Although a more extensive user study can be completed, first results indicate an increase in explainability of the retrieved results over existing tools (LIME). However, some details are missing from the user study: the questions about the notion of interpretability for LIME are omitted, as well as more details about how the study was performed (did the users ever use LIME or other tools before, did they work with the tools for a while, did they just get the output of the LIME vs the output of the interpretKG, and in which order?).
I appreciate that the tool has been used in a course to understand better how such a tool can be used in practice, and the fact that it is developed with domain experts makes it also more likely to be picked up by the community.

(2) Clarity, illustration, and readability of the describing paper, which shall convey to the reader both the capabilities and the limitations of the tool. Please also assess the data file provided by the authors under “Long-term stable URL for resources”. In particular, assess

There are still some minor grammatical errors, but not many. Overall, the readability has significantly improved due to additions over the previous version (e.g., new schematics).

(A) whether the data file is well organized and in particular contains a README file which makes it easy for you to assess the data,

The github is well organized and contains a README.

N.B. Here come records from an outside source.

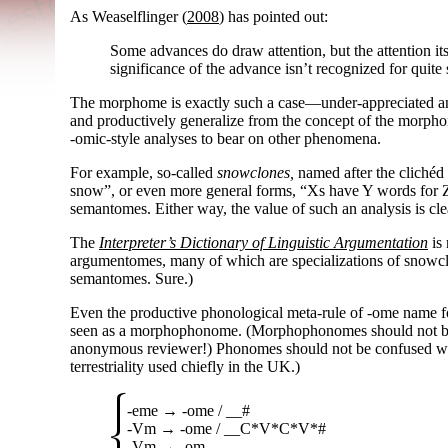
As Weaselflinger (
2008
) has pointed out:
Some advances do draw attention, but the attention its
significance of the advance isn’t recognized for quite
The morphome is exactly such a case
—
under-
appreciated a
and productively generalize from the concept of the morphome
-omic
-
style analyses to bear on other phenomena.
For example, so-called
snowclones,
named after the clichéd 
snow”, or even more general forms, “Xs have Y words for Z
semantomes. Either way, the value of such an analysis is cle
The
Interpreter’s Dictionary of Linguistic Argumentation
is 
argumentomes, many of which are specializations of snowc
semantomes. Sure.)
Even the productive phonological meta-
rule of
-ome
name fo
seen as a morphophonome. (Morphophonomes should not b
anonymous reviewer!) Phonomes should not be confused with
terrestriality used chiefly in the UK.)
-eme
→
-ome
/ __#
-Vm
→
-ome
/ __C*V*C*V*#
-Vm
→
-om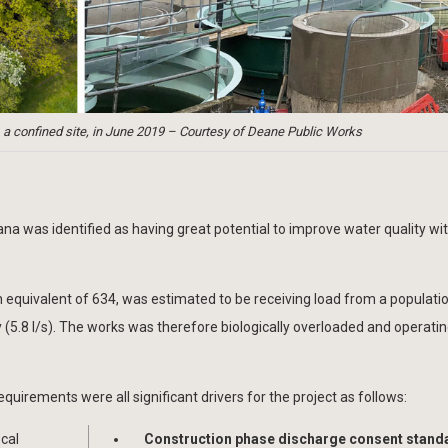
confined site, in June 2019 – Courtesy of Deane Public Works
a was identified as having great potential to improve water quality wit
 equivalent of 634, was estimated to be receiving load from a populati
5.8 l/s). The works was therefore biologically overloaded and operati
equirements were all significant drivers for the project as follows:
ocal
Construction phase discharge consent stand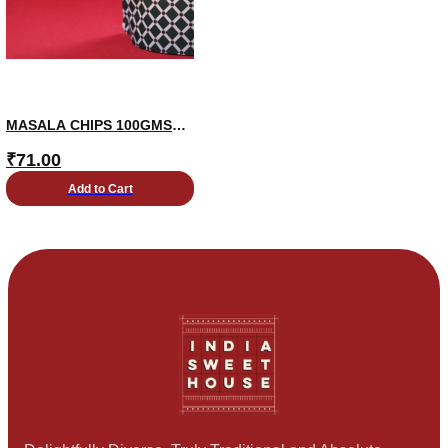
MASALA CHIPS 100GMS
PKT
₹
71.00
Add to Cart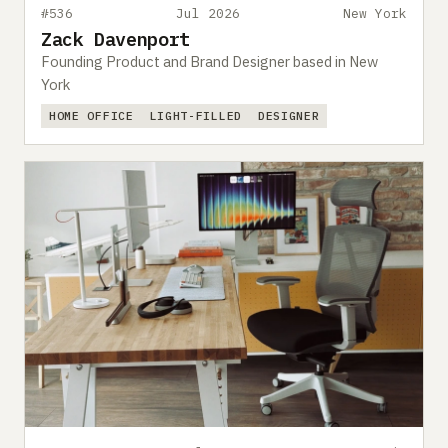
#536
Jul 2026
New York
Zack Davenport
Founding Product and Brand Designer based in New
York
HOME OFFICE
LIGHT-FILLED
DESIGNER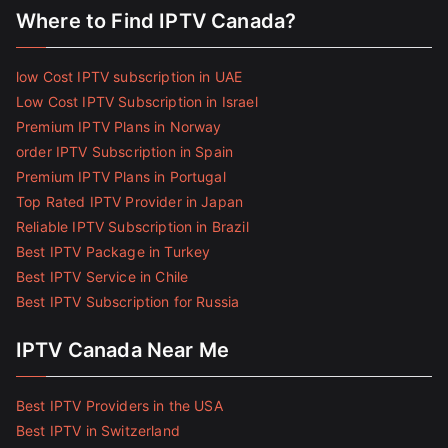
Where to Find IPTV Canada?
low Cost IPTV subscription in UAE
Low Cost IPTV Subscription in Israel
Premium IPTV Plans in Norway
order IPTV Subscription in Spain
Premium IPTV Plans in Portugal
Top Rated IPTV Provider in Japan
Reliable IPTV Subscription in Brazil
Best IPTV Package in Turkey
Best IPTV Service in Chile
Best IPTV Subscription for Russia
IPTV Canada Near Me
Best IPTV Providers in the USA
Best IPTV in Switzerland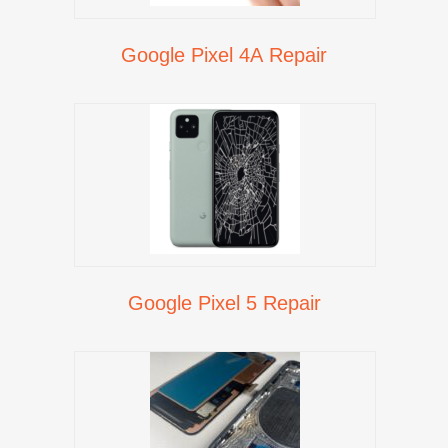
Google Pixel 4A Repair
Google Pixel 5 Repair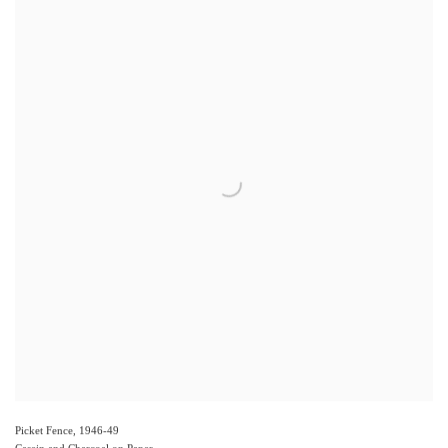
Picket Fence
,
1946-49
Casein and Charcoal on Paper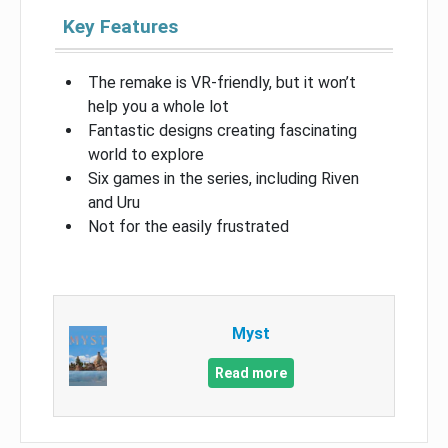
Key Features
The remake is VR-friendly, but it won’t
help you a whole lot
Fantastic designs creating fascinating
world to explore
Six games in the series, including Riven
and Uru
Not for the easily frustrated
Myst
Read more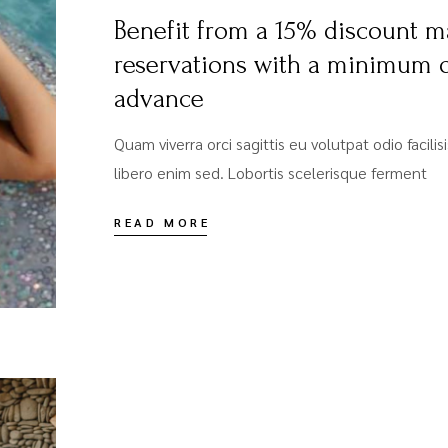
Benefit from a 15% discount m
reservations with a minimum o
advance
Quam viverra orci sagittis eu volutpat odio facili
libero enim sed. Lobortis scelerisque ferment
READ MORE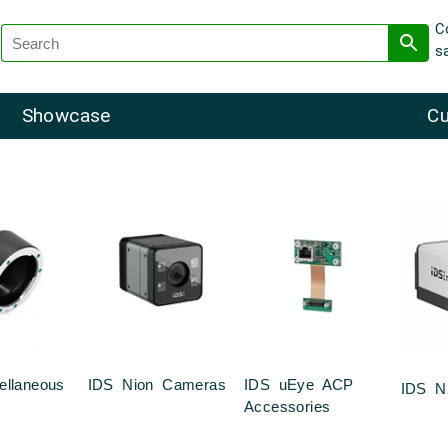
C
s
Showcase
Cu
ellaneous
IDS Nion Cameras
IDS uEye ACP
IDS N
Accessories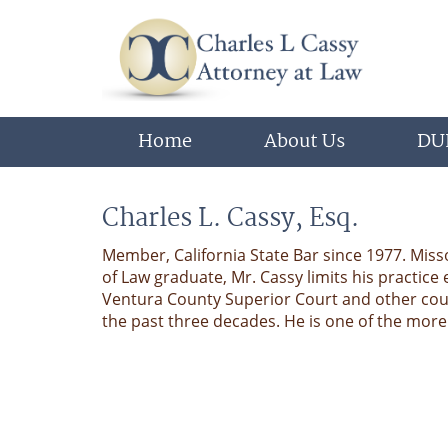
Home
About Us
DUI
Charles L. Cassy, Esq.
Member, California State Bar since 1977. Miss
of Law graduate, Mr. Cassy limits his practice 
Ventura County Superior Court and other cou
the past three decades. He is one of the mor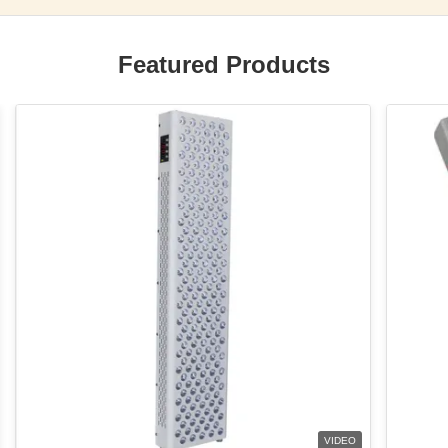
Featured Products
VIDEO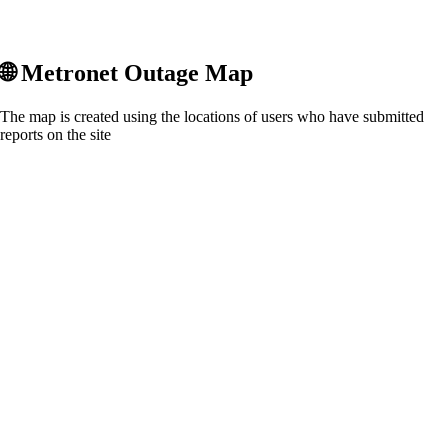
🌐
Metronet
Outage Map
The map is created using the locations of users who have submitted
reports on the site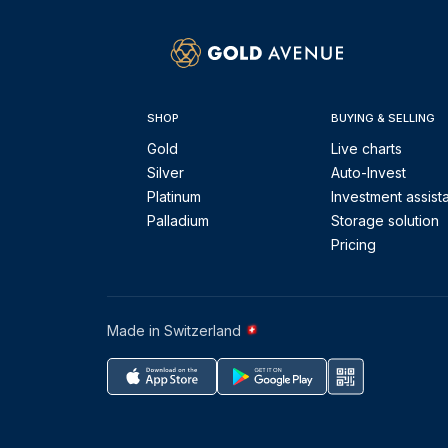
SHOP
BUYING & SELLING
Gold
Live charts
Silver
Auto-Invest
Platinum
Investment assist
Palladium
Storage solution
Pricing
Made in Switzerland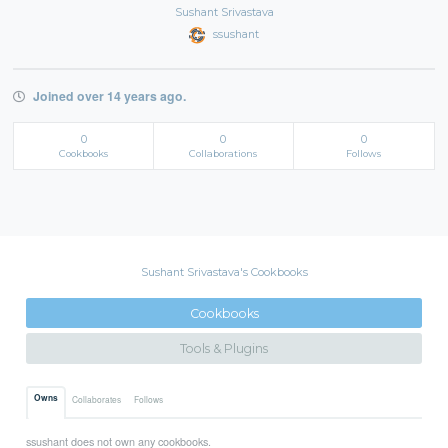
Sushant Srivastava
ssushant
Joined over 14 years ago.
0
0
0
Cookbooks
Collaborations
Follows
Sushant Srivastava's Cookbooks
Cookbooks
Tools & Plugins
Owns
Collaborates
Follows
ssushant does not own any cookbooks.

(B) whether the provided resources appear to be complete for replication of experiments, and if not, why,

Yes, provided resources appear complete.

(C) whether the chosen repository, if it is not GitHub, Figshare or Zenodo, is appropriate for long-term repository discoverability, and (4) whether the provided data artifacts are complete. Please refer to the reviewer instructions and the FAQ for further information.

Yes, github and zenodo used.

I like this idea of using semantic web technologies for easy integration between an input dataset and metadata produced in the machine learning pipeline for better interpretability, and the authors have made the impact of the tool clearer by including a first user study. Also, the questions I had in the first round have been adequately addressed. If more details for the user study are included, as requested, I would recommend the paper for publication.